Primavera a Riu Saliu …4

Il parco di Riu Saliu, ospita al suo interno tra la varie specie, anche diversi esemplari di “Ficus Magnolioide“, noto anche con il nome di Ficus Macrophylla o fico della baia di Moreton,(Moreton Bay,Australia https://goo.gl/maps/DNPss2oxFPGRVfQJ8) per le sue origini australiane.

L’albero è stato introdotto in Italia nell’Ottocento, in terra siciliana, dove è stato impiantato in diversi parchi cittadini, è un sempreverde della famiglia delle “Moraceae” e viene coltivato in zone con clima mite e temperato, nel suo habitat naturale può raggiungere anche i 60 metri di altezza, ma, anche al di fuori della sua terra d’origine può raggiungere altezze imponenti.

Gli esemplari presenti a Riu Saliu continuano inarrestabili il proprio sviluppo, come si può notare nelle foto sottostanti.

La maestosità dell’albero è dovuta anche alla vasta chioma e alle enormi radici aeree che si allungano dall’alto verso il basso, ha grandi foglie verdi simili a quelle della magnolia, di forma ellittiche ed ovale e produce piccoli frutti verdi che una volta raggiunta la maturazione virano al viola con macchie giallo verdi.

In analogia con le altre specie di Ficus , ha un “insetto impollinatore” tipico della varietà , cioè che ha uno stretto rapporto di simbiosi vitale con la pianta. In assenza dell’insetto, i frutti non sono fecondati, e cadono immaturi, la specie vive, ma non fruttifica e quindi non si riproduce per semi.

Il Ficus, per vie delle grandi dimensioni che può raggiungere, si trova di norma all’interno di parchi e giardini pubblici, ma può essere coltivato anche in giardini privati, adeguatamente dimensionati, è un albero in grado di resistere alle infestazioni dei parassiti e non necessita di trattamenti particolarmente aggressivi.

Primavera a Riu Saliu…3

Un bentornati a tutti gli amanti dello sport e della vita all’aria aperta, proseguiamo lo speciale dedicato alle piante presenti all’interno del parco di Riu Saliu.

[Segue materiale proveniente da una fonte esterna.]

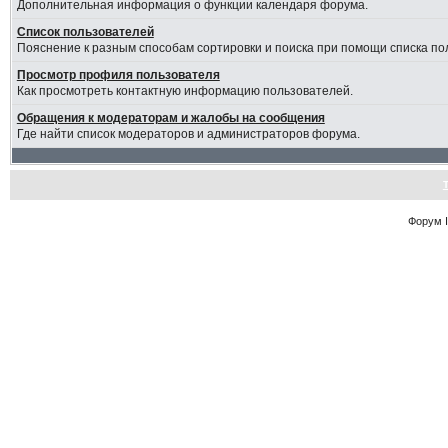
Дополнительная информация о функции календаря форума.
Список пользователей
Пояснение к разным способам сортировки и поиска при помощи списка по
Просмотр профиля пользователя
Как просмотреть контактную информацию пользователей.
Обращения к модераторам и жалобы на сообщения
Где найти список модераторов и администраторов форума.
Форум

Nelle precedenti pubblicazioni ,abbiamo mostrato la bellissima fioritura dell’albero di giuda e dell’acacia. Un’altra specie, molto diffusa anche in Sardegna , è la “Ceratonia siliqua L.” o più comunemente conosciuta con il nome sardo di “Carrubo“, all’interno della nostra area verde, sono presenti diversi esemplari di questa pianta. Nella foto sottostante è riportato uno degli alberi presenti a Riu Saliu.

La pianta del “CARRUBO”, è originaria delle regioni dell’Europa sud orientale e del Medio Oriente, in Sardegna trova il suo habitat naturale lungo le coste e le zone meridionali e orientali. Il nome, secondo alcune fonti ,deriverebbe dal latino “SILIQUA”, ma si ipotizza anche che “Carrubo” sia un termine derivato dall’arabo “KHARRUB“.

La maestosità dell’albero mostrato nella fotografia, rispecchia le caratteristiche tipiche della specie, l’albero può raggiungere anche i 10 metri d’altezza, è un sempreverde con ramificazioni fitte, tondeggianti e tronco imponente.

La pianta fiorisce da agosto fino al mese di gennaio, i frutti si raccolgono in estate e in autunno.

I fiori sono piccoli, dapprima rossi e poi tendenti al giallo verde, il frutto invece è costituito da un legume schiacciato e leggermente incurvato di colore marrone scuro : “Le carrube”, appunto.

Le carrube sono commestibili e sono utilizzate per l’alimentazione umana(in minima parte) che per quella animale, in ambito alimentare i semi sono utilizzati per produrre un tipo di farina con tipiche proprietà addensanti, si produce inoltre il miele e preparati per la cura della raucedine.

I semi del carrubo vengono anche chiamati “carati“: dal nome greco delle carrube (kerátion) deriva il “carato” (unità di misura per la massa di materiali preziosi); questo uso storico dei semi di carrubo è legato alla loro sorprendente uniformità in peso: ognuno pesa esattamente 1/5 di grammo e sin dall’antichità li ha resi i contrappesi ideali per le bilance utilizzate per pesare l’oro e oggetti di valore.

Le carrube sono anche note come pane di S.Giovanni o fagioli di locusta.